I admit, I’ve given the Telltale Guardians of the Galaxy game some hard knocks. Through a conversation with some fellow Game of Thrones fans, while they were showing off the same studio’s take on that franchise, it all came clear to me. The Telltale platform and genre is not inherently problematic — it is this story and their handling of this franchise that is the biggest weakness. Their concept and platform are sound. They just suck at writing and execution for this title.

That said, Episode 3 (More Than A Feeling) makes a pretty big improvement on the story and gives some more engaging roots to their version of the characters. This time around, I started to care a bit about their plight, and the events and results of the quest. This installment seems more purpose-driven with its flashbacks and the time spent on them than the previous episode.

Another improved element is more opportunity in the given choices and dialogue to play with Peter Quill’s humor and smart-ass disposition. With the addition of Mantis to the story, players have the chance to make decisions in his interactions with this new addition to the team, and that helps freshen up things a bit.

This episode also ends on a more believable dark note than the implausible ending of Episode 1 or the utilitarian end of Episode 2. The pace and positioning of it seems appropriate for the middle of the overall tale, and the awkwardness of it lacking a fit in either the comic or movie continuum is dulled more.

None of these positives affect the overall tedium of the game at a larger scale. For one, the controls are still incredibly finicky, with annoying locations of button alerts (now popping up on the backs of guns or belt buckles, etc) and far-too-precise requirements for arrow controls. They do keep a certain appropriateness of button types (like R2 continuing to be used as a trigger), but the camera position of the action still reduces such scenes to a melee whack-a-mole game.

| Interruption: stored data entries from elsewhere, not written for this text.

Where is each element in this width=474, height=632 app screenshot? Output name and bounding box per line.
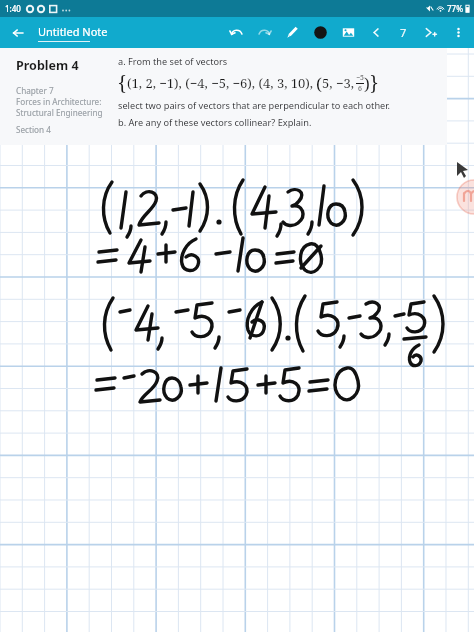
staticText: select two pairs of vectors that are per… bbox=[118, 99, 391, 112]
staticText: ) bbox=[364, 72, 370, 95]
button[interactable]: Pen bbox=[278, 17, 306, 48]
staticText: Section 4 bbox=[16, 124, 51, 135]
staticText: Untitled Note bbox=[38, 24, 108, 39]
staticText: 6 bbox=[358, 84, 362, 94]
staticText: Chapter 7 bbox=[16, 85, 54, 96]
button[interactable]: 7 bbox=[390, 17, 416, 48]
staticText: { bbox=[118, 70, 127, 96]
staticText: Forces in Architecture: bbox=[16, 96, 102, 107]
button[interactable]: Next page bbox=[416, 17, 444, 48]
staticText: 7 bbox=[400, 25, 407, 40]
button[interactable]: Back bbox=[5, 20, 31, 46]
staticText: 1:40 bbox=[5, 3, 21, 14]
button[interactable]: Insert image bbox=[334, 17, 362, 48]
staticText: −5 bbox=[356, 73, 364, 83]
staticText: Problem 4 bbox=[16, 57, 79, 74]
staticText: (1, 2, −1), (−4, −5, −6), (4, 3, 10), bbox=[127, 74, 314, 92]
staticText: 77% bbox=[447, 3, 463, 14]
button[interactable]: Redo bbox=[250, 17, 278, 48]
staticText: ( bbox=[316, 72, 322, 95]
button[interactable]: Untitled Note bbox=[38, 24, 108, 42]
staticText: } bbox=[370, 70, 379, 96]
staticText: b. Are any of these vectors collinear? E… bbox=[118, 116, 312, 129]
staticText: a. From the set of vectors bbox=[118, 55, 228, 68]
staticText: 5, −3, bbox=[322, 74, 354, 92]
button[interactable]: More options bbox=[444, 17, 472, 48]
button[interactable]: Brush colour bbox=[306, 17, 334, 48]
staticText: Structural Engineering bbox=[16, 107, 103, 118]
button[interactable]: Undo bbox=[222, 17, 250, 48]
button[interactable]: Previous page bbox=[362, 17, 390, 48]
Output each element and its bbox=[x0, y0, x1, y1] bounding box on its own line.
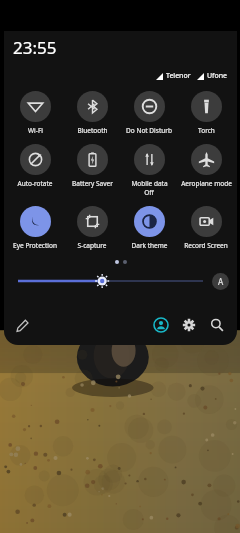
button[interactable]: Do Not Disturb bbox=[121, 90, 177, 136]
button[interactable]: Eye Protection bbox=[7, 205, 63, 251]
staticText: Battery Saver bbox=[72, 179, 113, 188]
other: S-capture bbox=[77, 206, 108, 237]
button[interactable]: Aeroplane mode bbox=[178, 143, 234, 189]
button[interactable]: Edit bbox=[12, 315, 32, 335]
staticText: Dark theme bbox=[131, 241, 168, 250]
button[interactable]: Battery Saver bbox=[64, 143, 120, 189]
button[interactable]: Torch bbox=[178, 90, 234, 136]
other: Torch bbox=[191, 91, 222, 122]
button[interactable] bbox=[18, 270, 203, 292]
button[interactable]: Search bbox=[207, 315, 227, 335]
staticText: Torch bbox=[198, 126, 215, 135]
button[interactable]: User bbox=[151, 315, 171, 335]
staticText: S-capture bbox=[77, 241, 107, 250]
button[interactable]: Settings bbox=[179, 315, 199, 335]
staticText: Wi-Fi bbox=[28, 126, 43, 135]
staticText: A bbox=[218, 276, 224, 287]
button[interactable]: S-capture bbox=[64, 205, 120, 251]
staticText: 23:55 bbox=[13, 36, 57, 59]
staticText: Mobile data bbox=[131, 179, 168, 188]
other: Do Not Disturb bbox=[134, 91, 165, 122]
other: Record Screen bbox=[191, 206, 222, 237]
button[interactable]: Record Screen bbox=[178, 205, 234, 251]
staticText: Eye Protection bbox=[13, 241, 57, 250]
button[interactable]: Bluetooth bbox=[64, 90, 120, 136]
other: Dark theme bbox=[134, 206, 165, 237]
button[interactable]: Wi-Fi bbox=[7, 90, 63, 136]
staticText: Off bbox=[144, 188, 154, 197]
other: Wi-Fi bbox=[20, 91, 51, 122]
other: Aeroplane mode bbox=[191, 144, 222, 175]
other: Eye Protection bbox=[20, 206, 51, 237]
other: Mobile data bbox=[134, 144, 165, 175]
staticText: Telenor bbox=[166, 71, 191, 81]
staticText: Record Screen bbox=[184, 241, 228, 250]
button[interactable]: Auto-rotate bbox=[7, 143, 63, 189]
button[interactable]: Mobile data bbox=[121, 143, 177, 198]
button[interactable]: Dark theme bbox=[121, 205, 177, 251]
staticText: Ufone bbox=[207, 71, 228, 81]
staticText: Auto-rotate bbox=[17, 179, 53, 188]
other: Auto-rotate bbox=[20, 144, 51, 175]
staticText: Do Not Disturb bbox=[126, 126, 172, 135]
button[interactable]: Auto brightness bbox=[212, 273, 229, 290]
staticText: Aeroplane mode bbox=[181, 179, 232, 188]
staticText: Bluetooth bbox=[77, 126, 108, 135]
other: Battery Saver bbox=[77, 144, 108, 175]
other: Bluetooth bbox=[77, 91, 108, 122]
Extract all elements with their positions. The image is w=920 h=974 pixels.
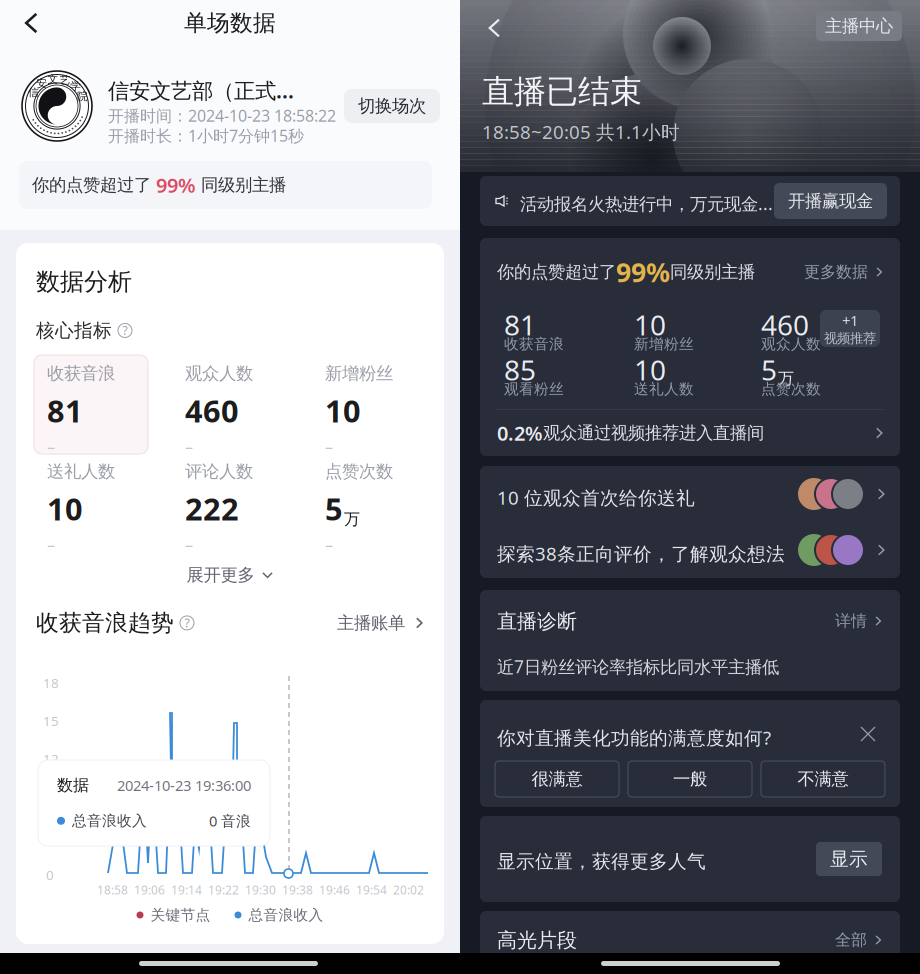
- staticText: 信安文艺部（正式...: [108, 76, 294, 104]
- staticText: 新增粉丝: [634, 335, 694, 353]
- staticText: 万: [344, 509, 360, 529]
- staticText: 15: [43, 712, 59, 730]
- button[interactable]: 主播中心: [816, 11, 902, 41]
- staticText: 近7日粉丝评论率指标比同水平主播低: [497, 655, 779, 678]
- staticText: 评论人数: [185, 461, 253, 482]
- staticText: 观看粉丝: [504, 380, 564, 398]
- staticText: 送礼人数: [47, 461, 115, 482]
- staticText: 显示位置，获得更多人气: [497, 850, 706, 873]
- staticText: +1: [842, 311, 858, 330]
- staticText: 信: [28, 86, 39, 99]
- staticText: 10: [634, 351, 666, 388]
- staticText: 万: [778, 368, 794, 388]
- staticText: 收获音浪: [504, 335, 564, 353]
- staticText: 送礼人数: [634, 380, 694, 398]
- staticText: 很满意: [532, 768, 582, 790]
- staticText: 主播中心: [825, 15, 893, 37]
- button[interactable]: 切换场次: [344, 89, 440, 123]
- staticText: 460: [761, 306, 809, 343]
- staticText: 观众人数: [185, 363, 253, 384]
- staticText: 19:54: [356, 882, 387, 898]
- staticText: 艺: [60, 74, 71, 87]
- staticText: 安: [36, 77, 47, 90]
- staticText: –: [185, 436, 193, 457]
- staticText: 切换场次: [358, 95, 426, 117]
- staticText: 10: [325, 390, 361, 431]
- button[interactable]: Back: [6, 1, 58, 45]
- staticText: –: [47, 534, 55, 555]
- button[interactable]: Close: [852, 718, 884, 750]
- staticText: 19:46: [319, 882, 350, 898]
- staticText: 视频推荐: [824, 330, 876, 346]
- staticText: 开播时长：1小时7分钟15秒: [108, 125, 304, 146]
- button[interactable]: 探索38条正向评价，了解观众想法: [480, 522, 900, 578]
- staticText: 观众通过视频推荐进入直播间: [543, 422, 764, 444]
- staticText: 总音浪收入: [248, 906, 324, 924]
- staticText: ?: [122, 322, 128, 338]
- button[interactable]: 一般: [628, 761, 752, 797]
- button[interactable]: 0.2%: [480, 410, 900, 456]
- staticText: –: [325, 534, 333, 555]
- button[interactable]: 更多数据: [804, 262, 885, 282]
- staticText: 活动报名火热进行中，万元现金...: [520, 192, 773, 215]
- button[interactable]: 展开更多: [16, 559, 444, 591]
- staticText: 18:58~20:05 共1.1小时: [482, 119, 680, 144]
- staticText: 详情: [835, 611, 867, 631]
- staticText: 18: [43, 674, 59, 692]
- button[interactable]: 详情: [822, 607, 884, 635]
- button[interactable]: +1: [820, 310, 880, 347]
- staticText: 收获音浪: [47, 363, 115, 384]
- staticText: 点赞次数: [325, 461, 393, 482]
- staticText: 18:58: [97, 882, 128, 898]
- staticText: 10: [47, 488, 83, 529]
- staticText: 0: [46, 866, 54, 884]
- staticText: 2024-10-23 19:36:00: [117, 776, 251, 795]
- staticText: 99%: [156, 172, 196, 198]
- button[interactable]: 显示: [816, 842, 882, 876]
- staticText: 你的点赞超过了: [32, 174, 156, 196]
- staticText: 12: [43, 750, 59, 768]
- staticText: –: [185, 534, 193, 555]
- staticText: ?: [184, 615, 190, 631]
- button[interactable]: 全部: [822, 926, 884, 954]
- staticText: 直播诊断: [497, 609, 577, 634]
- staticText: 10 位观众首次给你送礼: [497, 485, 695, 510]
- staticText: –: [325, 436, 333, 457]
- staticText: 直播已结束: [482, 72, 642, 111]
- staticText: 85: [504, 351, 536, 388]
- staticText: 19:14: [171, 882, 202, 898]
- staticText: 开播赢现金: [788, 190, 873, 212]
- button[interactable]: 主播账单: [337, 612, 426, 634]
- staticText: 81: [47, 390, 83, 431]
- staticText: 5: [761, 351, 777, 388]
- staticText: 核心指标: [36, 319, 112, 342]
- button[interactable]: 开播赢现金: [774, 183, 887, 219]
- staticText: 新增粉丝: [325, 363, 393, 384]
- staticText: 19:38: [282, 882, 313, 898]
- staticText: 你的点赞超过了: [497, 261, 616, 283]
- staticText: 5: [325, 488, 343, 529]
- staticText: 点赞次数: [761, 380, 821, 398]
- staticText: 全部: [835, 930, 867, 950]
- staticText: 更多数据: [804, 262, 868, 282]
- button[interactable]: 不满意: [761, 761, 885, 797]
- staticText: 20:02: [393, 882, 424, 898]
- staticText: 0 音浪: [209, 811, 251, 831]
- staticText: 222: [185, 488, 239, 529]
- staticText: 99%: [616, 254, 670, 290]
- staticText: 学: [70, 80, 81, 93]
- button[interactable]: Back: [470, 8, 520, 48]
- staticText: 收获音浪趋势: [36, 609, 174, 637]
- staticText: 不满意: [798, 768, 848, 790]
- staticText: 同级别主播: [670, 261, 755, 283]
- staticText: 一般: [673, 768, 707, 790]
- staticText: 文: [48, 73, 59, 86]
- staticText: 关键节点: [150, 906, 210, 924]
- staticText: 高光片段: [497, 928, 577, 953]
- staticText: 19:22: [208, 882, 239, 898]
- staticText: 显示: [830, 848, 868, 870]
- staticText: 10: [634, 306, 666, 343]
- staticText: 探索38条正向评价，了解观众想法: [497, 541, 785, 566]
- button[interactable]: 10 位观众首次给你送礼: [480, 466, 900, 522]
- button[interactable]: 很满意: [495, 761, 619, 797]
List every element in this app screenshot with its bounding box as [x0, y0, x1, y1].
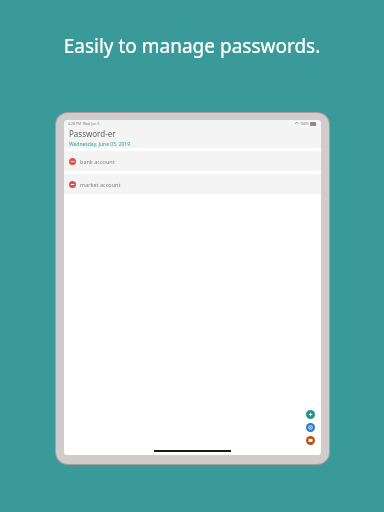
staticText: Password-er	[69, 128, 116, 139]
button[interactable]: Settings	[306, 423, 315, 432]
staticText: 4:28 PM Wed Jun 5	[68, 121, 100, 126]
button[interactable]: bank account	[64, 151, 321, 171]
staticText: market account	[80, 181, 121, 188]
staticText: 100%	[300, 121, 309, 126]
staticText: bank account	[80, 158, 115, 165]
button[interactable]: Add password	[306, 410, 315, 419]
staticText: Wednesday, June 05, 2019	[69, 141, 131, 148]
button[interactable]: market account	[64, 174, 321, 194]
button[interactable]: Share	[306, 436, 315, 445]
staticText: Easily to manage passwords.	[0, 33, 384, 59]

As with previous installments, these characters seem more animatronic and plastic than other Telltale titles, even though the pacing and action help keep your mind off that fact for a bit. I still walked away feeling like I’d just played a giant action figure game using wax museum dummies.

Speaking of robotic traits, there is a painfully similar re-use of the same puzzle concept as Episode 2, toward the end of this installment. It seems that recycling a lot of elements from episode to episode is the method being used by the game creators, and it shows.

A big key to the now-mixed feelings I am churning up for this title may be an age issue. When I really think about it, my 10-year-old probably should be playing and reviewing these games, as it doesn’t bother him as much. Perhaps it is the sheer volume of time it can occupy to plod through the motions, or the nagging feeling that spending an hour and a half of this game is just an hour and a half less time I could be playing Destiny 2.

Whatever the case, it is nice to see the story improving, despite the inherent flaws in the concept. I’ll give this one a charitable 3/5.